ERPs - Sensory, Prepatory, and Cognitive Processes Flashcards
Write brief notes on ERPs and smell.
Not usually considered but has been done. P3 is much later than you see in auditory and visual domains. Smell has a later, delayed response, sensory registration process is much different. Happens about 1s, whereas it’s at about 300ms in the auditory and visual domain.
Write brief notes on ERPs and taste.
Compared water, sweet, salty, sour, and bitter stimuli. All stimuli showed an early component, makes sense as it is sensory registration. Only salty and sour showed a late wave.
Therefore it is not an oddball effect as the oddballs would be sour and bitter.
Why no late components to sweet and bitter?
Small surface area for these -> smaller cortical response
Methodologically challenging. Where do you deliver those stimuli if you want the same proportion of receptors?
Write brief notes on ERPs and somatosensory receptors.

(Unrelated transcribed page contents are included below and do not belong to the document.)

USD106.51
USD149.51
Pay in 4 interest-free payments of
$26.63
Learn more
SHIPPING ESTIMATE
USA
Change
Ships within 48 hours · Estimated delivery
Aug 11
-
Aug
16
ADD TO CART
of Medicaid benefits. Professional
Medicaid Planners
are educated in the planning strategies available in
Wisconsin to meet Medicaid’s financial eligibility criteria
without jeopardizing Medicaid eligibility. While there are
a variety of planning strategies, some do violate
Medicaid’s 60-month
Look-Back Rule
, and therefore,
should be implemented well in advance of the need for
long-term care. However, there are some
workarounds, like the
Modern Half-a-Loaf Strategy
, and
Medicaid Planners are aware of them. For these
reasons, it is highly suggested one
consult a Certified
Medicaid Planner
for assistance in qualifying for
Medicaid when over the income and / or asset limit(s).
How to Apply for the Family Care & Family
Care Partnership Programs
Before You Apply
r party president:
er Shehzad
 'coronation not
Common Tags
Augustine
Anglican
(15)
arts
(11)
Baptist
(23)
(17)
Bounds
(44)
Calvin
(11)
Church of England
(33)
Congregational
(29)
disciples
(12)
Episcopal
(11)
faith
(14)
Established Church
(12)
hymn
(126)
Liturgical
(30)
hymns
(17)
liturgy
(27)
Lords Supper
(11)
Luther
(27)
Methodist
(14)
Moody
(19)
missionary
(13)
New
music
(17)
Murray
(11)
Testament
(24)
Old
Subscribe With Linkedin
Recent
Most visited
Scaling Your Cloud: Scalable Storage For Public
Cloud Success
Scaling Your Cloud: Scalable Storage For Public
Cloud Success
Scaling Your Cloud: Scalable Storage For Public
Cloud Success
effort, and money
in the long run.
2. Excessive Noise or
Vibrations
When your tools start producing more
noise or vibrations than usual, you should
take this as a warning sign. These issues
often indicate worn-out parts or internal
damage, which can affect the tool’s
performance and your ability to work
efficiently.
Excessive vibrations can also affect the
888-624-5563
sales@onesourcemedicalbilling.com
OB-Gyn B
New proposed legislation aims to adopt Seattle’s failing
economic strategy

Typically do it on the back of the hand.
- Studies have found that stimuli above the detection threshold resulted in somatosensory ERPS. Below the threshold did not. Compared to auditory and visual domains, very minor stimulation leads to strong activation of many areas of the brain.
- Timing is a little delayed, around 400ms
Write brief notes on ERPs and attention.
Attention is the primary mediator of attention processing. What difference do we get when someone is directing their attention to a stimulus at an ERP level, and what happens when they are directing their attention elsewhere?
- Increased amplitude ERP to attended vs. ignored stimuli. However, stimuli presentation was regular, differences may be related to arousal.
- New paradigm: unpredictable, random ISI, can’t predict when the stimulus is coming, high load (fast presentation rate). No ERP differences to relevant vs. irrelevant stimuli using this paradigm. With differential preparation controlled, no ERP difference
- Selective attention - target and standard tone to each ear. Enhanced ERP components from 60-80ms to attended tones. The differentiation in the wave form is long. Starts at the N1 but moves all the way through the wave form.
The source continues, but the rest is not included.